Top of Records for processing

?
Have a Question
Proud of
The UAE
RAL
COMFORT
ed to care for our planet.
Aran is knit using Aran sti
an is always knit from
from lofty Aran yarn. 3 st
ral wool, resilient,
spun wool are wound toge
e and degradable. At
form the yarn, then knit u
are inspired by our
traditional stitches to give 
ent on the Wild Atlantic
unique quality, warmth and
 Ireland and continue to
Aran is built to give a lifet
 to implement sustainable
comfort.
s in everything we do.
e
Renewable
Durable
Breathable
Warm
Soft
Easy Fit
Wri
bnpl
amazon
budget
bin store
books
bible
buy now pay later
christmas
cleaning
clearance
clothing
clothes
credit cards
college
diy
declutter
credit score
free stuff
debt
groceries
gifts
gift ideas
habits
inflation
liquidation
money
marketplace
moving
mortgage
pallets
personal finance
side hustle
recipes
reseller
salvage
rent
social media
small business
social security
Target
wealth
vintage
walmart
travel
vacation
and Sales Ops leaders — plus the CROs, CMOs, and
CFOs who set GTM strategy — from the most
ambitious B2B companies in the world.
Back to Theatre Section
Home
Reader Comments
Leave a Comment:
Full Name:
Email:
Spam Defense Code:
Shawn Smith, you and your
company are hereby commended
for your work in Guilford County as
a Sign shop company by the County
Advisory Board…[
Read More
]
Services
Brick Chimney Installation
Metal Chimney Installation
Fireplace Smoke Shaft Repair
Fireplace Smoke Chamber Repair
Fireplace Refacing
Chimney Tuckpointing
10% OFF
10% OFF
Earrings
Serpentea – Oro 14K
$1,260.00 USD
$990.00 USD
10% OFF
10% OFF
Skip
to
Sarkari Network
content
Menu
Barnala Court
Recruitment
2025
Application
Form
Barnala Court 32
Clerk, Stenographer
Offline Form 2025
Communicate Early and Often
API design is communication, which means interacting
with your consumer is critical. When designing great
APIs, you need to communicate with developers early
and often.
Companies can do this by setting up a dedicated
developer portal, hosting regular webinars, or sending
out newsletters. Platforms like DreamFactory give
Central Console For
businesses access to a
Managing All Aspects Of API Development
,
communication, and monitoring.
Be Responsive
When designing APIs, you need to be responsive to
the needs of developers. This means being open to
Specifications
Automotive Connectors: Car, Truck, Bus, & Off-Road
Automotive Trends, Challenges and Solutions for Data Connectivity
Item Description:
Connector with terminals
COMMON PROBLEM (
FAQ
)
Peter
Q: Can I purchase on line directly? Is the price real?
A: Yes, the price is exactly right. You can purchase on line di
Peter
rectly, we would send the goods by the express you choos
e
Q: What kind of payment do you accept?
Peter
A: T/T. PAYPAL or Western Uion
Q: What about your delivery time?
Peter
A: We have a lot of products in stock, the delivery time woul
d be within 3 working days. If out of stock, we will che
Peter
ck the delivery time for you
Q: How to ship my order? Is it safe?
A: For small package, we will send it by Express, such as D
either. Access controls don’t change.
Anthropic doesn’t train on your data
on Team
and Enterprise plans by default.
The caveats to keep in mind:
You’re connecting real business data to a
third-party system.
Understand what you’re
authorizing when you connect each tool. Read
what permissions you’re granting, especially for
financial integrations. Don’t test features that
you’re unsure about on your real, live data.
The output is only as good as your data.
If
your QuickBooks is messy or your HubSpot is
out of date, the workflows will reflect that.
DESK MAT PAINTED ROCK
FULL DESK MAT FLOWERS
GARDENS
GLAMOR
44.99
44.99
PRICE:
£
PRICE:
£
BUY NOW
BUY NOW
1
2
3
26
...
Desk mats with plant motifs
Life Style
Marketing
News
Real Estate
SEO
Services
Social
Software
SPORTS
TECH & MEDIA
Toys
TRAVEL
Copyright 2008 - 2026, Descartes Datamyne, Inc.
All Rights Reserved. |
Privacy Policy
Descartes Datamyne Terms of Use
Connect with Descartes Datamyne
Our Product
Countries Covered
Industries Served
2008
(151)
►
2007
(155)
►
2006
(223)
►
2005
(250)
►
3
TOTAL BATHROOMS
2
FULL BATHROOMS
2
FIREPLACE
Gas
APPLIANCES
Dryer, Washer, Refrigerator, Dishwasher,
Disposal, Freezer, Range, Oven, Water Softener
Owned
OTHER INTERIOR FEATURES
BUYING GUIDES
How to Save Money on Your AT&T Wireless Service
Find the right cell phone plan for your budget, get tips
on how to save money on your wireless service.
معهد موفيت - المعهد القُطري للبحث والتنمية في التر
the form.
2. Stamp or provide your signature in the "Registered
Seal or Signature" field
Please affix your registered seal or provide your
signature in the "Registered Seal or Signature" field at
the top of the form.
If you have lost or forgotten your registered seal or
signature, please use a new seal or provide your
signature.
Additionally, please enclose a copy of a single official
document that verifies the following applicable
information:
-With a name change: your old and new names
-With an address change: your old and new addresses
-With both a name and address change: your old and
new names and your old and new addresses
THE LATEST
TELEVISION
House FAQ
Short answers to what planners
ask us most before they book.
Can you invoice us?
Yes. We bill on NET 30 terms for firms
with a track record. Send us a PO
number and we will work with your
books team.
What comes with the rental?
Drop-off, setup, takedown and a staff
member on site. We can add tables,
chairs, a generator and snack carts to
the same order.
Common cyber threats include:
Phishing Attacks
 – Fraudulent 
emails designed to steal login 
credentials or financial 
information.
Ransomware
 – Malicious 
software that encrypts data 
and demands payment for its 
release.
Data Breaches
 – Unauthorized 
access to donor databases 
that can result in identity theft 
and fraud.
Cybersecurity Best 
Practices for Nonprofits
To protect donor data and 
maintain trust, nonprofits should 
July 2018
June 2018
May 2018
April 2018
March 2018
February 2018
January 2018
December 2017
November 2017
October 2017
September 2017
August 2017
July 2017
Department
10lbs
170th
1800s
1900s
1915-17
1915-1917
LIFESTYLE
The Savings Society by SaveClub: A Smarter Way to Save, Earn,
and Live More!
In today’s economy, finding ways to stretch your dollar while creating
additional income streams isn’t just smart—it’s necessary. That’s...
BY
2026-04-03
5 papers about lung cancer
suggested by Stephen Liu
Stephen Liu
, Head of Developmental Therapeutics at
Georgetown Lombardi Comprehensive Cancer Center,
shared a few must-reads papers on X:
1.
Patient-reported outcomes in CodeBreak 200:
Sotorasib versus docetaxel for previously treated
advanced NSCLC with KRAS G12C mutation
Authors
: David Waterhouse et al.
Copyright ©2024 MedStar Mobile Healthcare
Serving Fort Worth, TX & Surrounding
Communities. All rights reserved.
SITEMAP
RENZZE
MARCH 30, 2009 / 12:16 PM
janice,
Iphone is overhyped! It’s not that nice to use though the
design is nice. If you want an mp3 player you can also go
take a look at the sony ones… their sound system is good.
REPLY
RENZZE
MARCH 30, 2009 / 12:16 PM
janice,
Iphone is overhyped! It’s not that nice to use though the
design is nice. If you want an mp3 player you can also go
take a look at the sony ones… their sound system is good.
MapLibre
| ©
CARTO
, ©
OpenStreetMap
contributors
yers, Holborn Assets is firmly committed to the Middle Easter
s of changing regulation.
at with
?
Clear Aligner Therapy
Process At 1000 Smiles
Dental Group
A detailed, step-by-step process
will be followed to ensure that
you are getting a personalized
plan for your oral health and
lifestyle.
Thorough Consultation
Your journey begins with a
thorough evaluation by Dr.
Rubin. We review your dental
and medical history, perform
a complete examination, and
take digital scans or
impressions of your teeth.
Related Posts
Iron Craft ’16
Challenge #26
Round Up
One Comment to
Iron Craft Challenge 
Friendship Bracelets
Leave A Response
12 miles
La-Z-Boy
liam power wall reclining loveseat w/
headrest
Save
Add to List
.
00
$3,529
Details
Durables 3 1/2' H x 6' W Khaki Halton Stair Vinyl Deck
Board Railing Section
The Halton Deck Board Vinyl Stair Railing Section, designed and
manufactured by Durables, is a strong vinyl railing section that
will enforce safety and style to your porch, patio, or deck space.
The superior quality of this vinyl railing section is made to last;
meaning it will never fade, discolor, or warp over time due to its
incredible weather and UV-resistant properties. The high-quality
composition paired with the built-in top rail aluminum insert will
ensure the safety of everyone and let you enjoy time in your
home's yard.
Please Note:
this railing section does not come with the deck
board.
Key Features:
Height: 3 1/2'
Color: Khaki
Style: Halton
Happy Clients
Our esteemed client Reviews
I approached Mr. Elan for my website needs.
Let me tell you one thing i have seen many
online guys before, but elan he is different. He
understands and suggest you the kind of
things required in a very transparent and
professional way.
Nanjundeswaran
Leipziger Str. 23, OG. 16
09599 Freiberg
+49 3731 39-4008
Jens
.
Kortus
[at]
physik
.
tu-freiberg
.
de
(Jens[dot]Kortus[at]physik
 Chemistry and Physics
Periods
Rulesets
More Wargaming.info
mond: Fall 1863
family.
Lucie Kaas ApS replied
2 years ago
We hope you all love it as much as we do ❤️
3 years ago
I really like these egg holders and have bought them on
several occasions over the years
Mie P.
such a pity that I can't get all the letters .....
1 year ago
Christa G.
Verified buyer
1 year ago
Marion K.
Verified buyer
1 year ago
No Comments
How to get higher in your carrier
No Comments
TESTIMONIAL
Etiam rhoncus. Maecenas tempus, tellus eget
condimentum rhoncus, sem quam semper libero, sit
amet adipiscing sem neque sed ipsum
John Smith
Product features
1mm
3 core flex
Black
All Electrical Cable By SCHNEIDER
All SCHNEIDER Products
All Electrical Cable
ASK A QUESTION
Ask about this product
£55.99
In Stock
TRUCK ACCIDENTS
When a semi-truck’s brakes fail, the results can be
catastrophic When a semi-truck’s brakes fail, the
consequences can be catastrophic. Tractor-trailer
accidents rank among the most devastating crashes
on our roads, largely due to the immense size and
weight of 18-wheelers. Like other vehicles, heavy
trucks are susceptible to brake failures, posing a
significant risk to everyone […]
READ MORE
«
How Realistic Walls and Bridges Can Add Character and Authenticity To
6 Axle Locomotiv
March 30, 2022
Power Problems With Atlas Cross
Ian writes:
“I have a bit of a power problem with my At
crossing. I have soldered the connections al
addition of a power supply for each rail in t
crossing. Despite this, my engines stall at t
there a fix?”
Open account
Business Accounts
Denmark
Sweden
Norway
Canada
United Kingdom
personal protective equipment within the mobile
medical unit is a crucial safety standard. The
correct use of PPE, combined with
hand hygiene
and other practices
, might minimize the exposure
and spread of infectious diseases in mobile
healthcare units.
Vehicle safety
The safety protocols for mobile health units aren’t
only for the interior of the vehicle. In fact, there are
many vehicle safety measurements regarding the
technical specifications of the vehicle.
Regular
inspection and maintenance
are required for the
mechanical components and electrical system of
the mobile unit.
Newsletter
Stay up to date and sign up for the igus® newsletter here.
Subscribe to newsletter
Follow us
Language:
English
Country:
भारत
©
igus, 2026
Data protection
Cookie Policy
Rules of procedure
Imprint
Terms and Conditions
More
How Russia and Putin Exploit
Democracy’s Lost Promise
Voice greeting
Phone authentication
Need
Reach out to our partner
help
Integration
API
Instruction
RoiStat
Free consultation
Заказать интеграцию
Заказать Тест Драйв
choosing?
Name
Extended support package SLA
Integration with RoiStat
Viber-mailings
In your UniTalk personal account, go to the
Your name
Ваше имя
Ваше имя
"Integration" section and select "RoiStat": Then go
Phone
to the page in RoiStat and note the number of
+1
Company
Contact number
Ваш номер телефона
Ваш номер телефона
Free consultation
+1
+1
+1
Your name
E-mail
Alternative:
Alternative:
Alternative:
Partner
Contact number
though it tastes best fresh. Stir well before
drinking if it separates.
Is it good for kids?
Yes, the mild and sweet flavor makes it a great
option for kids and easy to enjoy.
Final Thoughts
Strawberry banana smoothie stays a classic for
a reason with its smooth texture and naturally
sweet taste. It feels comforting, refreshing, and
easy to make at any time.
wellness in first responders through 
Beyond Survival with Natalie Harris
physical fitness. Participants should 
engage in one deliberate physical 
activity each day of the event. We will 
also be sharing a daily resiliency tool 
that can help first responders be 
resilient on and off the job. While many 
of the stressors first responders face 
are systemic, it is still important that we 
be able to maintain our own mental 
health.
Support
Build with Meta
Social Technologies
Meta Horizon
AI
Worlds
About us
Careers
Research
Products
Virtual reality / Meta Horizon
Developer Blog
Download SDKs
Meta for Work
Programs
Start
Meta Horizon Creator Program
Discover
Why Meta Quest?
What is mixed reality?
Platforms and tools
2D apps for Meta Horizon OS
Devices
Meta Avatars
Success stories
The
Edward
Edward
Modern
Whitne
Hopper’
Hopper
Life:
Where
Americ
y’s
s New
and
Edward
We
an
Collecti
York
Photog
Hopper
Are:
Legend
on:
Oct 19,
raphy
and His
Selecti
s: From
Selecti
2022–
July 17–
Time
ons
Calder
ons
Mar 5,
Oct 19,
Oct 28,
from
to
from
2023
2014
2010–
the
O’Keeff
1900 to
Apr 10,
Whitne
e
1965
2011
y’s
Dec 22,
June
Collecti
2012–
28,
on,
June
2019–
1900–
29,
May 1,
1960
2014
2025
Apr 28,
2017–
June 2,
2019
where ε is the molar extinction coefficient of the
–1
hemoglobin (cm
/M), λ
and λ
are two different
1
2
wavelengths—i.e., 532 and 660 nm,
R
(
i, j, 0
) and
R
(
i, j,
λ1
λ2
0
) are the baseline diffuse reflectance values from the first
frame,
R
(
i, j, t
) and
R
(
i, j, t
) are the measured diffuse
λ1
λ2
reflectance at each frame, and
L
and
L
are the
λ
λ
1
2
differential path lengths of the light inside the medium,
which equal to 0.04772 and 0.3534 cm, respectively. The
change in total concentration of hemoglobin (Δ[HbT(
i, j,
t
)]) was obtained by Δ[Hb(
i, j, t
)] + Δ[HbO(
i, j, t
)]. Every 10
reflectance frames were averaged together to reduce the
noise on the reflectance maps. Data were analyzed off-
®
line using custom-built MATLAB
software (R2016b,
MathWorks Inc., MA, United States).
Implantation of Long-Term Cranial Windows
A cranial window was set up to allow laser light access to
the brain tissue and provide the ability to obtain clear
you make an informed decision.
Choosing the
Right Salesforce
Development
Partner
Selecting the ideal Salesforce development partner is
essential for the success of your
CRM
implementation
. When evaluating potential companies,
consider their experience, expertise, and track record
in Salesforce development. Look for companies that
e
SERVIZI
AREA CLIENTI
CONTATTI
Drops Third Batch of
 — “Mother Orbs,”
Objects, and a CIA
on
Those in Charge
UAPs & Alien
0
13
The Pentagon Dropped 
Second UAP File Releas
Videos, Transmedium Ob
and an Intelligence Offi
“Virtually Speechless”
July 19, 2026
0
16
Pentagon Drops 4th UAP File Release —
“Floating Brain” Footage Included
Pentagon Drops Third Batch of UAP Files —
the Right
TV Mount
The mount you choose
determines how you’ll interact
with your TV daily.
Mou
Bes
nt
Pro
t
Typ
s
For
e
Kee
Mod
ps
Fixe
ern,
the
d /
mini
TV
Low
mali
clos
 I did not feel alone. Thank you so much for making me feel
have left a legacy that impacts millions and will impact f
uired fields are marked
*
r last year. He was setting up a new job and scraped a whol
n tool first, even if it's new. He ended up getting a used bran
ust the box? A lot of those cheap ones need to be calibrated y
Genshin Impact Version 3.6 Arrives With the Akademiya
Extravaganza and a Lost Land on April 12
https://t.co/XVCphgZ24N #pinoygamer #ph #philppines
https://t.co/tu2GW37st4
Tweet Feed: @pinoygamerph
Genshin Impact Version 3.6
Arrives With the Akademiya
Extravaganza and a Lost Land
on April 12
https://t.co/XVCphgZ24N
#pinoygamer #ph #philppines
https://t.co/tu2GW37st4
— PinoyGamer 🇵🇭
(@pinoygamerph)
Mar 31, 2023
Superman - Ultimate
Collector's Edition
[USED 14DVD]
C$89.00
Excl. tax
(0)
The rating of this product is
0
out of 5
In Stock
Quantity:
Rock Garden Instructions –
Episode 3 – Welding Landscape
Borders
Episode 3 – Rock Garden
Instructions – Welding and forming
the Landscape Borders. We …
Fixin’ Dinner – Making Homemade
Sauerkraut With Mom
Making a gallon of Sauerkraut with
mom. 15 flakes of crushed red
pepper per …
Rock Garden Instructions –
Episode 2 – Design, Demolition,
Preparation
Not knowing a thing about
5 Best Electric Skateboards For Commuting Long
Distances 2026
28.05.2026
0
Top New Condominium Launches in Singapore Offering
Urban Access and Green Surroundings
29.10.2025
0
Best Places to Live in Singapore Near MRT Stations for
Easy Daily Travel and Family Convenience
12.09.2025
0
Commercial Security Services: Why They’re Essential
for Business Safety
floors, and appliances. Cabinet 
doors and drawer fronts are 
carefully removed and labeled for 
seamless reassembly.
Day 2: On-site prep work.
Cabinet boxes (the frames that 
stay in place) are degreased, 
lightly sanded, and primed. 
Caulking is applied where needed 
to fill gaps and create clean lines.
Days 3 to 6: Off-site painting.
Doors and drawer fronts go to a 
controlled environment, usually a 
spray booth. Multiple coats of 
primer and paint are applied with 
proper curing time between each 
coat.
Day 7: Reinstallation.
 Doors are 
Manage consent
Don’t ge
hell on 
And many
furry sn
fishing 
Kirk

Bottom of Records for processing

Work item:
Whenever a line of the data above includes the word "designing", copy that line.

Answer box:
with your consumer is critical. When designing great
When designing APIs, you need to be responsive to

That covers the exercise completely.